_Task description:_ Going line by line through the records below, write out everything starting with the line containing "OPEN SOURCE" and going on through the line containing "投稿日:2015/01/20", exactly and inclusively. Pictures do not go in.

(Beginning of Material provided)

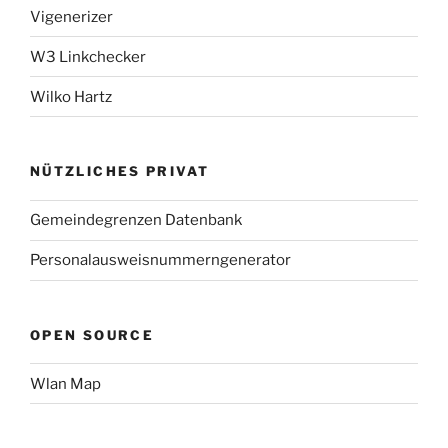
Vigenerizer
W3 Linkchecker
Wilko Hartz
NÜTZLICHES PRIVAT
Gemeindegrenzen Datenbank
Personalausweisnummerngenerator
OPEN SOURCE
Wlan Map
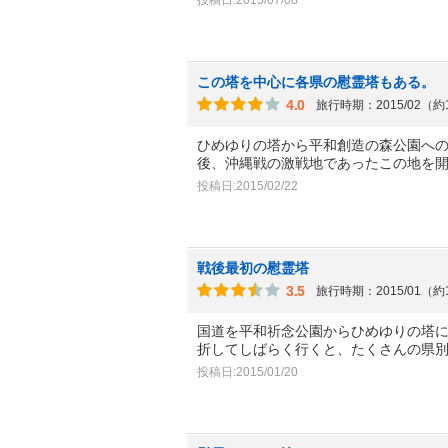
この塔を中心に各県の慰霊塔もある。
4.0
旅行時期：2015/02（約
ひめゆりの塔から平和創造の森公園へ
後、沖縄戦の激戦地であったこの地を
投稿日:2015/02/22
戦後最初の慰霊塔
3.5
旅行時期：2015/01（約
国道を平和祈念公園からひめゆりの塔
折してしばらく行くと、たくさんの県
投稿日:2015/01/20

(End of Material provided)
(Beginning of Material provided)

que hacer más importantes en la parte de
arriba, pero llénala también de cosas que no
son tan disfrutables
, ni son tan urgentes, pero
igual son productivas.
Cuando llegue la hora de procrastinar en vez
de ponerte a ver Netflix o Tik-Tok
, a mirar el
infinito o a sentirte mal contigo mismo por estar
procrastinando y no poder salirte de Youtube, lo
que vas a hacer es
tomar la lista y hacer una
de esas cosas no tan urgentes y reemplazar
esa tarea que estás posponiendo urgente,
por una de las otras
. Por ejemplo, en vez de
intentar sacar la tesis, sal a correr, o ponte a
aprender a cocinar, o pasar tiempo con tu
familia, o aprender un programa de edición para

(End of Material provided)

_Solved exercise:_
OPEN SOURCE
Wlan Map
この塔を中心に各県の慰霊塔もある。
4.0
旅行時期：2015/02（約
ひめゆりの塔から平和創造の森公園へ
後、沖縄戦の激戦地であったこの地を
投稿日:2015/02/22
戦後最初の慰霊塔
3.5
旅行時期：2015/01（約
国道を平和祈念公園からひめゆりの塔
折してしばらく行くと、たくさんの県
投稿日:2015/01/20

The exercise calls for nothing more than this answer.